Several conditions impacted the storage TCO for this Korean company, including the old hardware and software maintenance costs; electricity and cooling costs were also far greater for the older systems. In working with this user and others, Merrill found there's a crossover point at which virtualization enables a better TCO, and that's when capacity growth is greater than 20% to 25% per year.

Not everyone is struggling to see the cost benefits of storage virtualization. For QBE Regional Insurance in Sun Prairie, WI, virtualizing old storage arrays reduced the company's total storage costs significantly and brought capacity utilization up by more than 10%, according to Loren Eslinger, senior systems engineer at QBE. The company virtualized two old HDS Thunder 9570V storage systems with IBM's SAN Volume Controller (SVC), a fabric-based virtualization product, and added an array from IBM.

Eslinger agrees that there's a point at which virtualization becomes cost-effective. QBE Regional Insurance manages 50TB of storage data and found that virtualization costs decreased as the quantity of virtualized terabytes increased. "Licenses are based on terabytes of usable storage, meaning that smaller environments may not see a significant savings," says Eslinger.

She also warned users to read the vendor's supported hardware list carefully.

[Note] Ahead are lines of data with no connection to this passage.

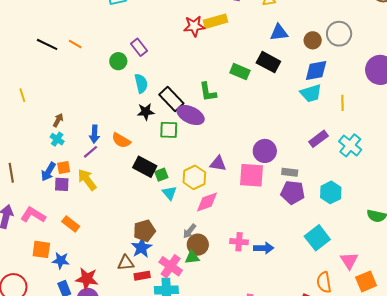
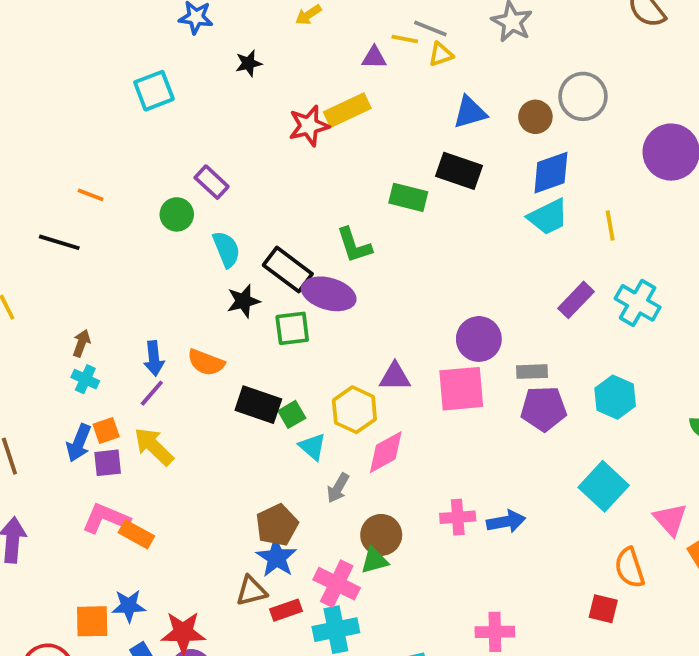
black line: (47, 44) -> (59, 242), moved
pink L-shape: (33, 215) -> (106, 518), moved
gray arrow: (189, 231) -> (338, 488), moved
orange square: (41, 249) -> (92, 621), moved

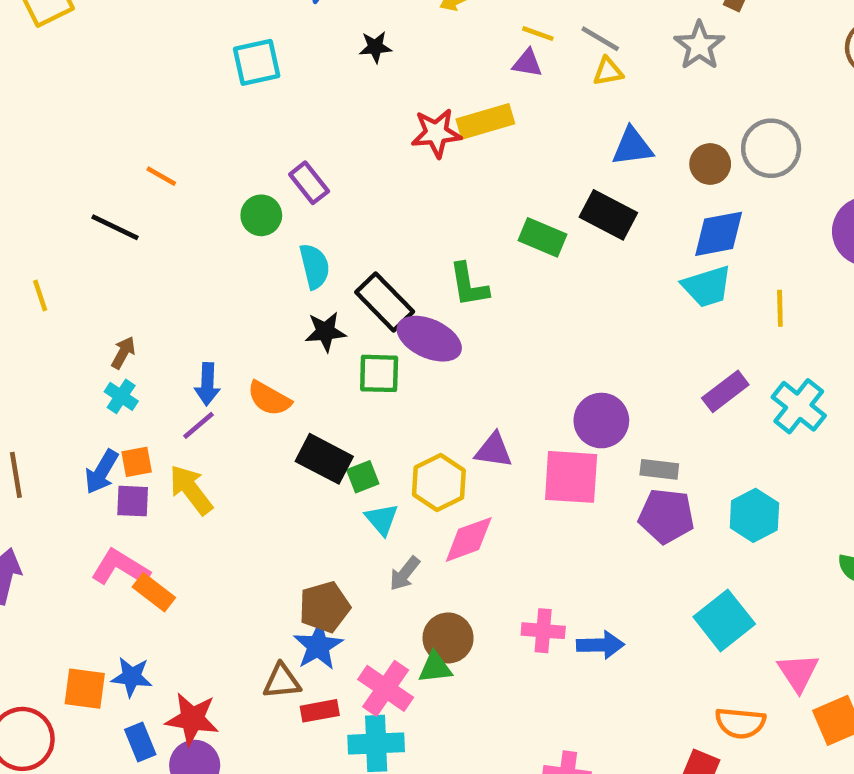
yellow line: (405, 39) -> (538, 34), moved
orange semicircle: (630, 568) -> (740, 723), turned -75

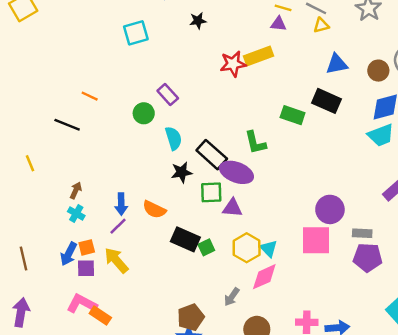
purple triangle: (494, 450) -> (232, 208), moved
cyan triangle: (382, 519) -> (269, 249), moved

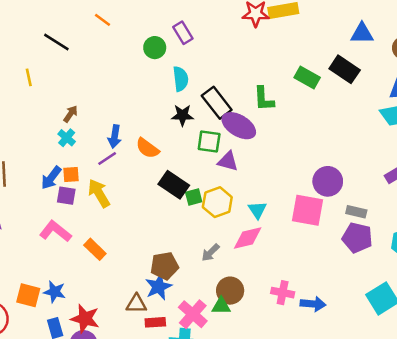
black line: (67, 125) -> (56, 42), moved
yellow hexagon: (247, 248) -> (217, 202), moved
orange rectangle: (100, 316) -> (95, 249), moved

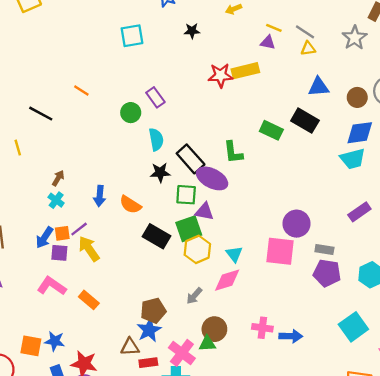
purple line: (107, 158) -> (79, 229), moved
green square: (194, 197) -> (189, 229), moved, size x1.6

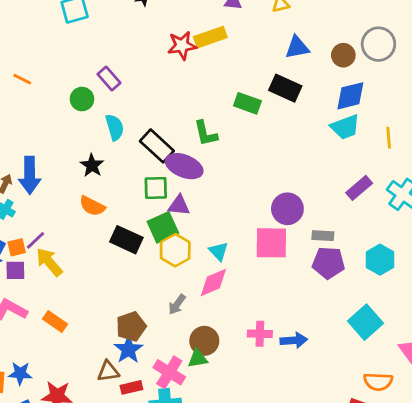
black star: (160, 172) -> (92, 165), moved, turned -30
blue arrow: (100, 196) -> (30, 175), moved, size x1.5

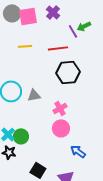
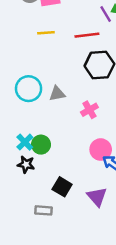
pink circle: (61, 128) -> (101, 150), moved

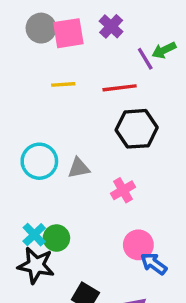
black star: (26, 164) -> (36, 265), size x1.5

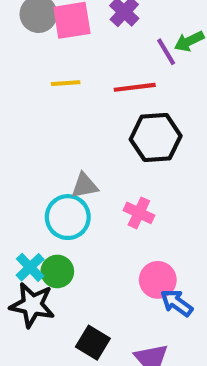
cyan circle: (39, 161) -> (68, 217), moved
pink cross: (123, 190) -> (139, 213), turned -35

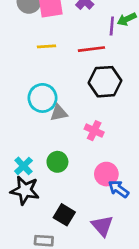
purple line: (166, 52) -> (112, 26), turned 36
cyan circle: (68, 217) -> (42, 98), moved
green circle: (57, 271) -> (57, 162), moved

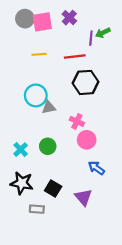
pink circle: (106, 174) -> (87, 140), moved
black star: (25, 190) -> (22, 183), moved

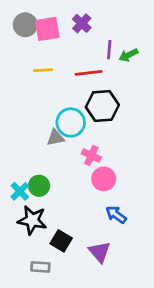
green arrow: (103, 33) -> (128, 55), moved
cyan circle: (36, 95) -> (71, 122), moved
green circle: (48, 146) -> (39, 186), moved
black star: (22, 183) -> (32, 220), moved

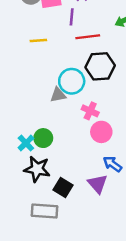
purple line: (109, 50) -> (72, 17), moved
yellow line: (43, 70) -> (38, 40), moved
purple triangle: (100, 252) -> (98, 184), moved
gray rectangle: (40, 267) -> (44, 211), size x1.5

All vendors have their own list of supported old storage that will work behind their virtualization product. "Make sure your storage array is on that list," she stressed. QBE Regional Insurance tried using IBM's request for price quotation process to get some older switches supported on the SVC, but "it didn't pan out," she says. In other words, if your switches and host bus adapters are as old as the storage arrays, they may need to be upgraded as well, which adds to the cost.

Nevertheless, QBE Regional Insurance ended up saving money because it was able to hold off on plans to hire another storage administrator. IBM SVC made QBE Regional Insurance's upgrades to newer storage easier because the process is now hidden from the server and users. The firm moved older storage to lower tiers for archiving, backups, testing and development, extending the life of these systems. Changing drive layouts and RAID configurations became easier, as data can be moved around without affecting the app. SVC also enables common functionality across all storage arrays, allowing all storage clients to be consistently configured regardless of the age of the actual storage behind the scenes.

But plenty of users are happy to upgrade to new equipment and thus save on the maintenance costs. David Ping, data center storage team lead for information systems and technology services at San Francisco-based Pacific Gas and Electric (PG&E) Co., is managing approximately 2.5 petabytes (PB) of storage data, most of it residing on IBM DS8300s, with about 25% on HDS Universal Storage Platform and Adaptable Modular Storage Model AMS1000 arrays.

"At this time, PG&E has not implemented any virtualization across its storage arrays because it costs less to maintain newer equipment," maintains Ping.